Jurisdictional structure
- Operations jurisdiction: The Gambia

Operational structure
- Headquarters: Bathurst, The Gambia
- Police constables: 40–1000

= Gambia Constabulary =

The Gambia Constabulary, also known as the Gambia Police, was the colonial police force of The Gambia, in existence from 1866 to 1965. The constabulary has been described as paramilitary, and the colonial authorities themselves described it as "semi-military". The constabulary for a period also had responsibility for firefighting during the colonial reign.

== History ==
The first police force in The Gambia was the Gambia River Police, formed in 1855. Prior to this, security in the small colonial enclaves was provided by British troops and a small local militia, drawn from traders, freed slaves, and other settlers. The River Police's role was to control smuggling, enforce taxation, and prevent insurgencies. Its 10 men were aided by the local militia, and were further reinforced in 1866 by the establishment of the paramilitary Gambia Constabulary.
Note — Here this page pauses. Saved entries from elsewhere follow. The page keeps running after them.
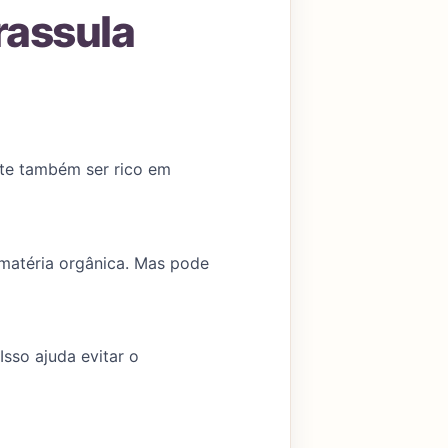
rassula
nte também ser rico em
 matéria orgânica. Mas pode
sso ajuda evitar o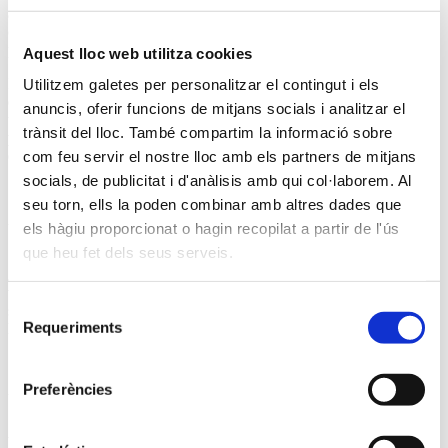
al voltant d’aquesta gran estructura de 40 metres d’alçària per donar
començament a l’època festiva i gaudir d’una inauguració de
primera.
Aquest lloc web utilitza cookies
Ilmex va marcar una fita en la seva història amb la fabricació
Utilitzem galetes per personalitzar el contingut i els
d’aquest arbre: l’arbre digital de Nadal de dimensions més grans de
anuncis, oferir funcions de mitjans socials i analitzar el
tot el continent europeu. A més, es va fabricar amb
tecnologia LED
trànsit del lloc. També compartim la informació sobre
píxel
i va comptar amb nombrosos espectacles de llum i so durant
diverses projeccions diàries per al gaudi de visitants i autòctons.
com feu servir el nostre lloc amb els partners de mitjans
socials, de publicitat i d'anàlisis amb qui col·laborem. Al
seu torn, ells la poden combinar amb altres dades que
Una
experiència única
per als visitants
els hàgiu proporcionat o hagin recopilat a partir de l'ús
que heu fet dels seus serveis.
Aquesta gran estructura oferia també una experiència única als qui
visitaven aquest arbre, ja que, en ser transitable, es podia veure el
Selecció
seu funcionament i el seu espectacular joc de llums i colors des de
Requeriments
l’interior.
de
consentiment
Preferències
Un arbre de
40 metres amb 100.000 LEDs
Dades destacades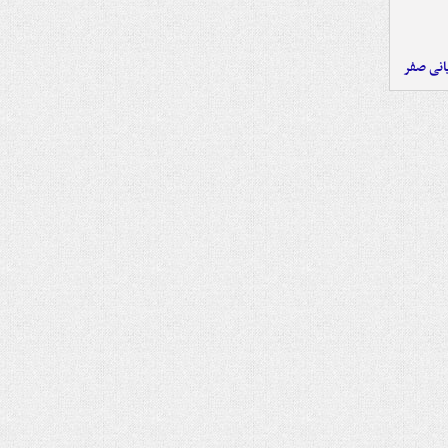
یانی صفر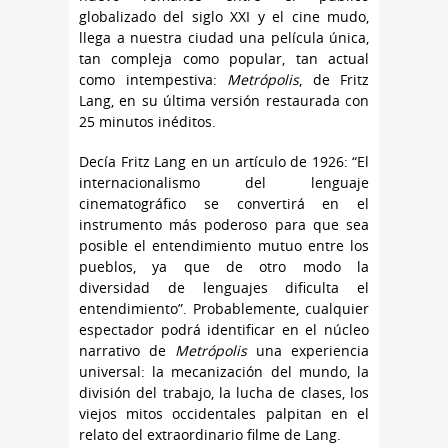
globalizado del siglo XXI y el cine mudo,
llega a nuestra ciudad una película única,
tan compleja como popular, tan actual
como intempestiva:
Metrópolis
, de Fritz
Lang, en su última versión restaurada con
25 minutos inéditos.
Decía Fritz Lang en un artículo de 1926: “El
internacionalismo del lenguaje
cinematográfico se convertirá en el
instrumento más poderoso para que sea
posible el entendimiento mutuo entre los
pueblos, ya que de otro modo la
diversidad de lenguajes dificulta el
entendimiento”. Probablemente, cualquier
espectador podrá identificar en el núcleo
narrativo de
Metrópolis
una experiencia
universal: la mecanización del mundo, la
división del trabajo, la lucha de clases, los
viejos mitos occidentales palpitan en el
relato del extraordinario filme de Lang.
Initially formed with 40 constables, this was increased to 100 in 1870. At this point, all imperial troops were withdrawn from the colony and policing was left to the Constabulary and local militia.
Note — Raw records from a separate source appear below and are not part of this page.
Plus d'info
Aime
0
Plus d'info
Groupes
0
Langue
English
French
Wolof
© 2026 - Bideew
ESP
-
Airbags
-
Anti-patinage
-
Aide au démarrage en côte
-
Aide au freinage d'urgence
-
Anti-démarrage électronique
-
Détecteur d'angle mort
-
In February 1895, a complementary police force, the Gambia Frontier Police, was formed. In November that year, they became very riotous and assaulted members of the Constabulary. A civilian was shot dead by them while he was at his morning prayers. The police then entered Bathurst with loaded rifles, causing great alarm among the populace. The citizens proceeded to approach the Administrator en masse to demand their expulsion. The authorities relented and the force was shipped abroad before being disbanded in Sierra Leone.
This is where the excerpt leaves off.